Curtin urges Philadelphia to extend Ale Bedoya: "He should 100% be back"


In true Philadelphia Union style, Jim Curtin’s side fought until the bitter end in Saturday night’s 1-0 Eastern Conference Semifinal loss to FC Cincinnati at TQL Stadium.

For most of the match, neither side could find an edge, and with the score tied at 0-0 heading into the final minutes, extra time looked all but assured. But a 94th-minute set piece provided the deciding moment when Álvaro Barreal collected a short restart from Luciano Acosta and floated the ball into the box for Ian Murphy. The young defender headed that delivery down to center back Yerson Mosquera, who slotted home the game-winner.

Delerium for the home side meant heartbreak for the visitors, who were left to wonder if the goal should have stood at all. Head referee Ismail Elfath held the ensuing kick-off for Video Review to check a possible offside on Murphy, but the match's video assistant referees ultimately decided not to recommend the play for further review, leaving the goal to stand and eliminating Philly from the Audi 2023 MLS Cup Playoffs.

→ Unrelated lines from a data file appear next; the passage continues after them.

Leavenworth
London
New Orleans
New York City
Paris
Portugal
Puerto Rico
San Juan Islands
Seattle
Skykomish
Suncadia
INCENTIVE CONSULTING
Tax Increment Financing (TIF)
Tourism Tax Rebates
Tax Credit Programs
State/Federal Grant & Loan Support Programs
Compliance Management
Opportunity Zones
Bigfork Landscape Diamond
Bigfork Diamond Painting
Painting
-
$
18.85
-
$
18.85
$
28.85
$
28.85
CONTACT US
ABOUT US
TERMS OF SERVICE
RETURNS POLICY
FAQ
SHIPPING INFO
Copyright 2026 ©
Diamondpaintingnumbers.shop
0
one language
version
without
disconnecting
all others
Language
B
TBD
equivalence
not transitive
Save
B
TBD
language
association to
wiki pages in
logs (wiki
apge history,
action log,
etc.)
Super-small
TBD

“It's always disappointing when [the season] comes to an end, and so abruptly too with an indecisive kind of play. VAR’s there for a reason, to get things right. And I'm not sure that it worked out tonight,” head coach Jim Curtin said after the match.

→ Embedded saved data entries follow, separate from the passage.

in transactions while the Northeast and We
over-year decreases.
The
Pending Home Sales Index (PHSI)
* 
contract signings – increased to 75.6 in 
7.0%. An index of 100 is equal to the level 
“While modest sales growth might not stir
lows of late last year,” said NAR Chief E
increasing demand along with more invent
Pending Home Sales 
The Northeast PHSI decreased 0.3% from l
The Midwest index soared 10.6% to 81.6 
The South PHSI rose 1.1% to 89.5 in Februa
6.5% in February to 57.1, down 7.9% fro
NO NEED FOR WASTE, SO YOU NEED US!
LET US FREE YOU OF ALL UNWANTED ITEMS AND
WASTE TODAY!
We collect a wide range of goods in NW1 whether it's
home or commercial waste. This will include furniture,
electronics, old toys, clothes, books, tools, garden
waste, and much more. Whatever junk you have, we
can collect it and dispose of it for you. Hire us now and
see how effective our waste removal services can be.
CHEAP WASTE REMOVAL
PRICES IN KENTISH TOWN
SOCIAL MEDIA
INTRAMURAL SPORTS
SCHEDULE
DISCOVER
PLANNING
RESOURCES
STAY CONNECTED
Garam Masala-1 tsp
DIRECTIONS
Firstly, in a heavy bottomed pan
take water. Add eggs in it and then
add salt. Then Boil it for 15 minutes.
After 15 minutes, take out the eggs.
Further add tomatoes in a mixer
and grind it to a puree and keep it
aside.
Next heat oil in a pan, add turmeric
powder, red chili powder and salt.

Asked if he was given an explanation for the decision after the play, Curtin expressed further frustration with the situation.

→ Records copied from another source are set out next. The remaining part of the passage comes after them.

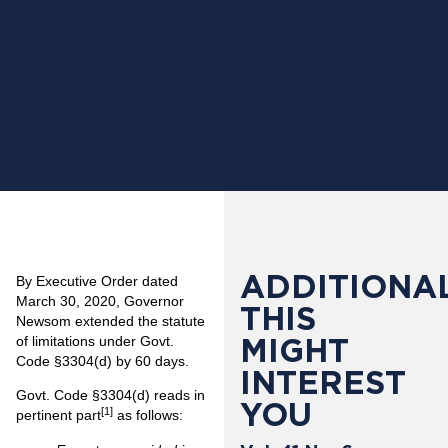
ADDITIONAL
By Executive Order dated
March 30, 2020, Governor
THIS
Newsom extended the statute
MIGHT
of limitations under Govt.
Code §3304(d) by 60 days.
INTEREST
Govt. Code §3304(d) reads in
YOU
[1]
pertinent part
as follows: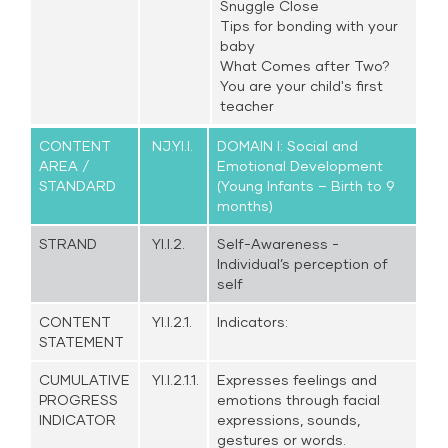
Snuggle Close
Tips for bonding with your
baby
What Comes after Two?
You are your child's first
teacher
CONTENT
NJ.YI.I.
DOMAIN I: Social and
AREA /
Emotional Development
STANDARD
(Young Infants – Birth to 9
months)
STRAND
YI.I.2.
Self-Awareness -
Individual’s perception of
self
CONTENT
YI.I.2.1.
Indicators:
STATEMENT
CUMULATIVE
YI.I.2.1.1.
Expresses feelings and
PROGRESS
emotions through facial
INDICATOR
expressions, sounds,
gestures or words.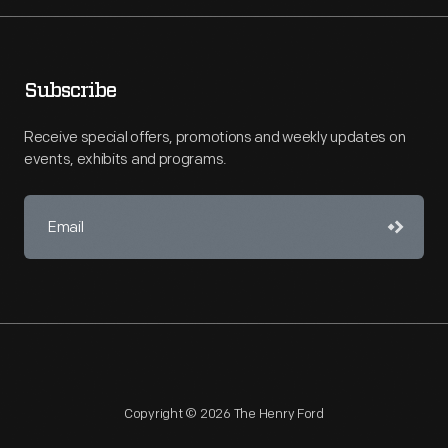
Subscribe
Receive special offers, promotions and weekly updates on
events, exhibits and programs.
Copyright © 2026 The Henry Ford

“We have an iPad obviously on the bench. Every player that saw it, every coach that saw it said, 'Don't worry, it's offsides, it's offsides. It's coming back. [Murphy's] offsides,’” Curtin relayed of the game’s biggest moment. “That's also why we didn't have a change up immediately because it was so clear to everybody that was telling me. I think the word that we got from the center referee was that they did review it and it was deemed onside."

Despite his disappointment with the non-call, the head coach was adamant it wasn’t the sole reason for his side’s loss, citing a lack of precision in the final third and sloppy marking on the goal as other key factors: “We still did lose assignments on that last free kick, whether it's offsides or not. So there's always things you can improve and do better.”

Bedoya’s future

Now the Union are left to pick up the pieces of a long 2023 campaign – one that saw them make deep runs in Concacaf Champions League and Leagues Cup – and Curtin is already looking ahead to key roster decisions the club will have to make this winter.

In October, _The Athletic_ reported the Union do not plan on offering an extension to longtime club captain, Alejandro Bedoya, whose contract expires in 2023. But after the match, Curtin made clear he’d like to see the midfielder back with Philly next season.

“I've been on record a million times. Alejandro's bigger than anybody that's ever been at our club, myself included,” said the head coach who just finished his 10th season at the helm for the Union. “He's bigger than anybody. He should 100% be back. His talk and his play on the field speaks for itself.”

Regardless of what Curtin wants, the decision ultimately lies with the club’s front office led by sporting director Ernst Tanner, adding another layer of potential friction to proceedings: “I think anywhere in the world, the head coach would have a say in what's up with this captain. I think there was a miscommunication for sure. So we'll see how that plays out.”

Heightening stakes even further is the fact that two-time MLS All-Star and one-time MLS Best XI defender Kai Wagner – who missed Saturday’s match due to suspension for violating the league’s anti-discrimination policy – is also now out of contract and reportedly leaving the club.

Star striker Julián Carranza could be out the door as well, having garnered transfer interest from abroad.

"Look, every offseason there's going to be changes," said Curtin, referencing Wagner and Carranza's possible departures. "Hopefully they're not drastic and hopefully they're well thought out."

Heads held high

If multiple key pieces do leave the Union, it could mean the end of an era of unprecedented success, albeit one that hasn’t resulted in the ultimate prize: MLS Cup. The team has made six-straight postseason trips, earned a 2020 Supporters’ Shield, and nearly climbed the final mountaintop last season with a run to MLS Cup that ended in a heartbreaking penalty-kick shootout loss at LAFC. Still, they've never put all the pieces together when it counts most.

But no matter what the future holds, Curtin is proud of the way his team performed both this season and in seasons past, consistently going toe-to-toe with MLS' best despite a payroll that’s reportedly in the lower half of the league.

“That's what pro sports are. It only ends perfect for one team, and there's 29 teams in our league, so it's really difficult to win and then get over that final hump,” said Curtin.

“So look, our group punches above their weight. We give everything, my players absolutely give everything for the badge, give everything for the fans. And yeah, we're underdogs in the majority of our big games. I know when we're favorites, I know when we're underdogs and I can't ever be upset with how my players performed. I think our record over the last five, six years speaks for itself, and our players give me everything. So I can't be mad at them. I sleep easy at night knowing that we do the absolute best we possibly can with what we have.”